Come ha scritto oggi Lirio Abbate, “Non sapremo mai quanto ha detto per salvarsi e quanto per vendicarsi. Né se il suo silenzio, a tratti ostinato, sia stato paura o calcolo. Francesco Pazienza è stato l’uomo che ha trasformato l’Italia degli anni di piombo e dei misteri in una partita a scacchi tra apparati, logge e interessi sovranazionali. Un interprete tragico del lato oscuro della prima Repubblica. Adesso Francesco Pazienza è morto. Forse con lui muore un pezzetto di verità che non conosceremo mai. Ma chi sa leggere la storia dietro le ombre, riconoscerà nella sua figura un simbolo: di quanto sia stata lunga, ambigua e devastante la stagione in cui la verità era un optional, e la menzogna, una forma di potere.”

Ah, la telefonata.
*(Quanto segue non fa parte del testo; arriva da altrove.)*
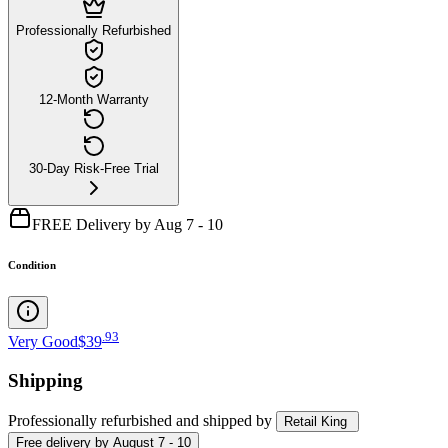
Professionally Refurbished
12-Month Warranty
30-Day Risk-Free Trial
FREE Delivery by Aug 7 - 10
Condition
.
93
Very Good
$39
Shipping
Professionally refurbished
and shipped
by
Retail King
Free
delivery by
August 7 - 10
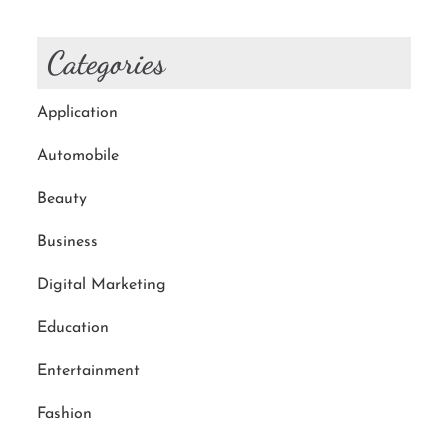
Categories
Application
Automobile
Beauty
Business
Digital Marketing
Education
Entertainment
Fashion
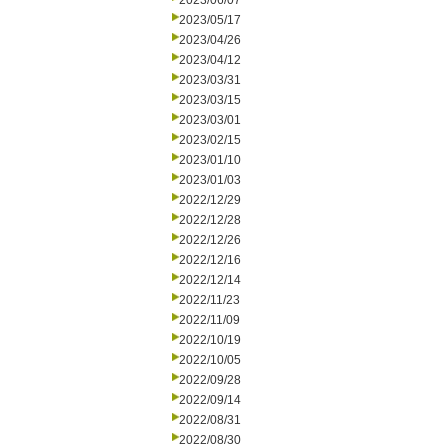
2023/06/07
2023/05/17
2023/04/26
2023/04/12
2023/03/31
2023/03/15
2023/03/01
2023/02/15
2023/01/10
2023/01/03
2022/12/29
2022/12/28
2022/12/26
2022/12/16
2022/12/14
2022/11/23
2022/11/09
2022/10/19
2022/10/05
2022/09/28
2022/09/14
2022/08/31
2022/08/30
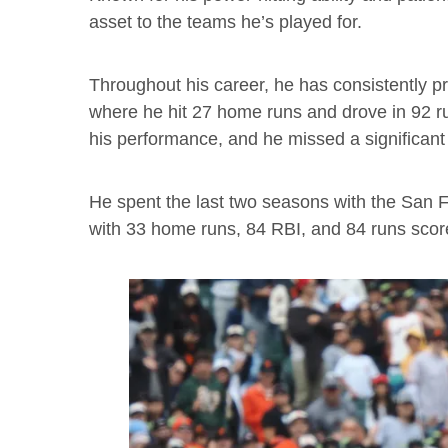
asset to the teams he’s played for.
Throughout his career, he has consistently p
where he hit 27 home runs and drove in 92 r
his performance, and he missed a significant
He spent the last two seasons with the San F
with 33 home runs, 84 RBI, and 84 runs scor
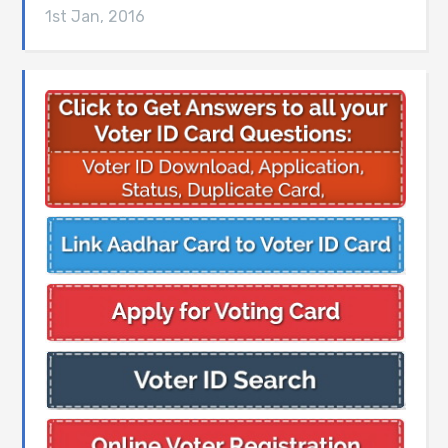
1st Jan, 2016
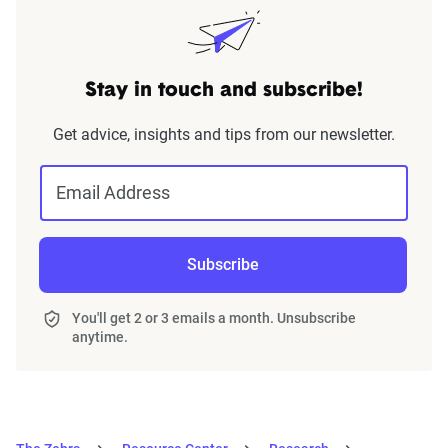
Stay in touch and subscribe!
Get advice, insights and tips from our newsletter.
Email Address
Subscribe
You'll get 2 or 3 emails a month. Unsubscribe
anytime.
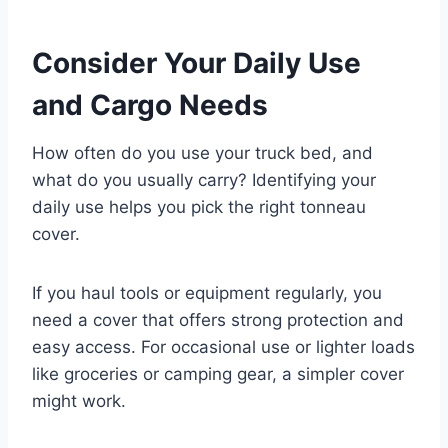
Consider Your Daily Use
and Cargo Needs
How often do you use your truck bed, and
what do you usually carry? Identifying your
daily use helps you pick the right tonneau
cover.
If you haul tools or equipment regularly, you
need a cover that offers strong protection and
easy access. For occasional use or lighter loads
like groceries or camping gear, a simpler cover
might work.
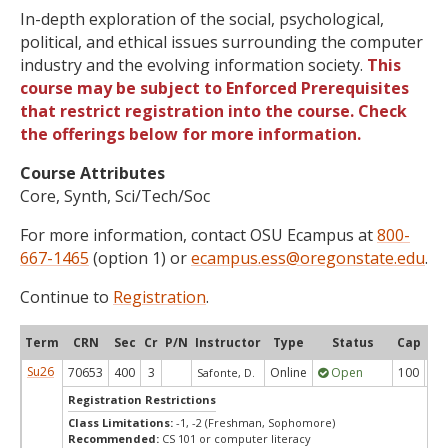
In-depth exploration of the social, psychological,
political, and ethical issues surrounding the computer
industry and the evolving information society.
This
course may be subject to Enforced Prerequisites
that restrict registration into the course. Check
the offerings below for more information.
Course Attributes
Core, Synth, Sci/Tech/Soc
For more information, contact OSU Ecampus at
800-
667-1465
(option 1) or
ecampus.ess@oregonstate.edu
.
Continue to
Registration
.
Term
CRN
Sec
Cr
P/N
Instructor
Type
Status
Cap
Ava
Su26
70653
400
3
Online
Open
100
1
Safonte, D.
Registration Restrictions
Class Limitations:
-1, -2 (Freshman, Sophomore)
Recommended:
CS 101 or computer literacy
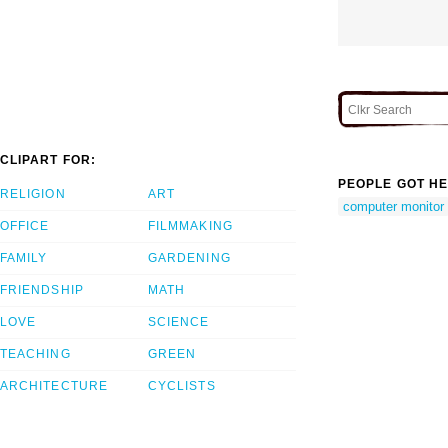
CLIPART FOR:
PEOPLE GOT HE
RELIGION
ART
computer monitor
OFFICE
FILMMAKING
FAMILY
GARDENING
FRIENDSHIP
MATH
LOVE
SCIENCE
TEACHING
GREEN
ARCHITECTURE
CYCLISTS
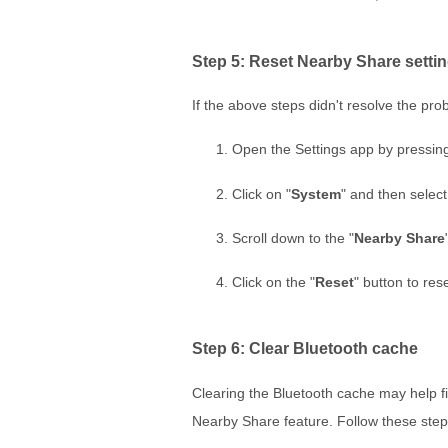
Step 5: Reset Nearby Share setti
If the above steps didn't resolve the pr
Open the Settings app by pressin
Click on "
System
" and then select
Scroll down to the "
Nearby Share
Click on the "
Reset
" button to rese
Step 6: Clear Bluetooth cache
Clearing the Bluetooth cache may help fix
Nearby Share feature. Follow these step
Quando gli chiesi di parlargli, sul suo whatsapp che ha come immagine profilo un cagnolino, mi rispose con il pollice alzato. Fu gentile, cortese, fluviale e volutamente insignificante. Ma il senso era: “Non so niente, avranno visto qualcosa che non dovevano vedere”. Ho sempre pensato che sapesse molto, ma non me lo disse e si informò sulla mia vita, di cui gli dissi molto poco. Era agosto, ero a Serravalle. Chiusi la telefonata con angoscia, con la quasi certezza che non avremmo mai saputo nulla. Eppure, bisogna continuare a credere che non sia così.